In these situations, it can be helpful to gain a wider understanding of what problems commonly affect your child’s oral hygiene. Once you have these issues in mind, you can begin implementing preventative measures or course-correcting any setbacks. In the end, you’re never without hope when it comes to your child’s oral health.

Below you’ll find a few common oral hygiene issues that children regularly experience, as well as a few tips on how to resolve them.

Sucking of the Thumb

If your child sucks their thumb, it’s easy to shrug this off as a normal thing. So long as they stop doing this between the ages of two and four, there shouldn’t be much to worry about.

However, if this habit continues beyond those ages, then it can lead to numerous problems with your child’s teeth and jaws. For instance, overbites and open bites can develop, which can cause more serious complications like their tongues potentially blocking their airways.

Additionally, young children likely don’t give their hands a good clean via their own volition often. Therefore, they could be putting a good deal of harmful bacteria into their mouths at any thumb sucking opportunity as well.

The consensus is that a child should stop sucking their thumb as soon as possible to prevent these problems from occurring. To help this process, you may need to monitor their progress, provide incentives, and offer up bouts of encouragement throughout this phase. If you fail to subvert the issue within the two-to-four-year timeframe, a trip to the dentist should help to set these matters right.

Excess Sugar Intake

It’s no secret that kids love a tasty treat. Still, excessive consumption of these snacks can lead to numerous oral health problems, including baby tooth decay and early childhood caries.

In 2019, it was reported that one in three kids had tooth decay, with sugar being squarely blamed for the statistics. Therefore, you must be careful in managing your sugar intake because it can lead to teeth extraction or dental treatment under general anaesthesia for very young children. After all, they tend to not cooperate in a regular dental chair as adults usually do.

Some suggestions for cutting back on sugar include:

  • Learning to say no – Your kids may throw a tantrum when denied their sugary snacks but learning to say no to them is crucial to their wellbeing.
  • Cook better meals – When your kids are full from a good meal, they be less inclined to consume junk food. The inclusion of vegetables can help teeth and gum health substantially too.
  • Introduce snacks that help oral hygiene – Nuts, fruits, yoghurts, and crunchy carrots can help maintain healthy teeth and gums. Crisp foods can sometimes help in cleaning plaque as well.
  • Check labels – You may presume that some of the products you buy are low in sugar, but you’ll never really know for sure unless you check the labels. Do some reading and independent research, and you may be surprised by what you dig up.

As you can see, this is something of a multifaceted process. Still, so long as you remain committed to managing your child’s sugar intake, you should find that things get easier over time. Establish a routine with it all, and your child may not ever feel like they’re missing out.

Fear of the Dentist

Your child can’t have good oral hygiene without embarking on their scheduled trips to the dentist. Moreover, if they’re afraid of these trips, they may not be able to appreciate its value or heed much of the guidance they’ve been given.

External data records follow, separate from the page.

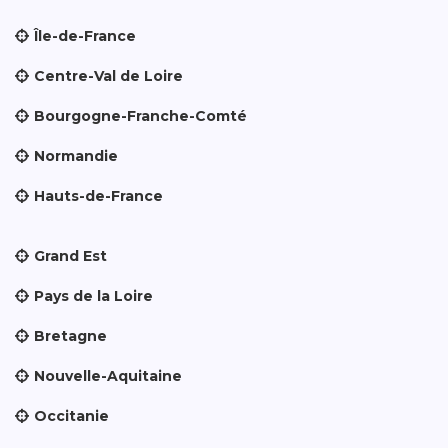
Île-de-France
Centre-Val de Loire
Bourgogne-Franche-Comté
Normandie
Hauts-de-France
Grand Est
Pays de la Loire
Bretagne
Nouvelle-Aquitaine
Occitanie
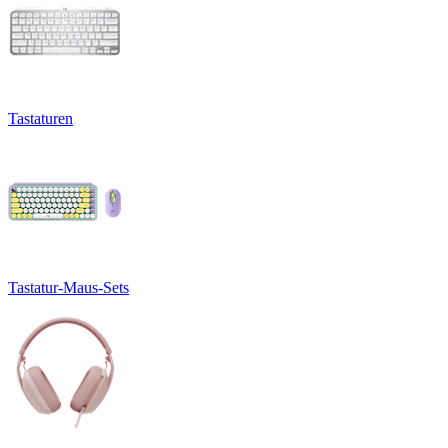
Tastaturen
Tastatur-Maus-Sets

You can put their minds at ease by finding a child-friendly service for them. For example, this Paediatric dentist in Brisbane recommends child-focused dentists who are skilled with behaviour management techniques. They work hard to create a calm and non-threatening environment. Moreover, these specialists provide helpful advice, too, such as substituting trigger words like ‘drill’ with more calming alternate phrases.

Once your child is comfortable, they may listen more effectively to the oral health instructions the dentist gives them. You can create positive energy around their oral hygiene in these settings, which may encourage them to be more proactive in their teeth cleaning regimens.

Improper Brushing of the Teeth

Young kids may be more likely to use their toothbrushes as magic wands if they’re unsupervised. Therefore, you need to encourage proper teeth cleaning techniques.

Your kids should brush their teeth twice daily. Use a child-friendly fluoride toothpaste, and ensure they keep cleaning for at least two minutes. Make sure they don’t try to chew the toothbrush or eat the paste. They also need to brush the front, back, and sides of their teeth, so keep an eye on how thorough they are.

To inspire their motivation, you can make things more fun. Perhaps brush along with them and play some music? Anything that makes the process feel less like a chore will undoubtedly help and ensure they brush every corner of their teeth before leaving the bathroom.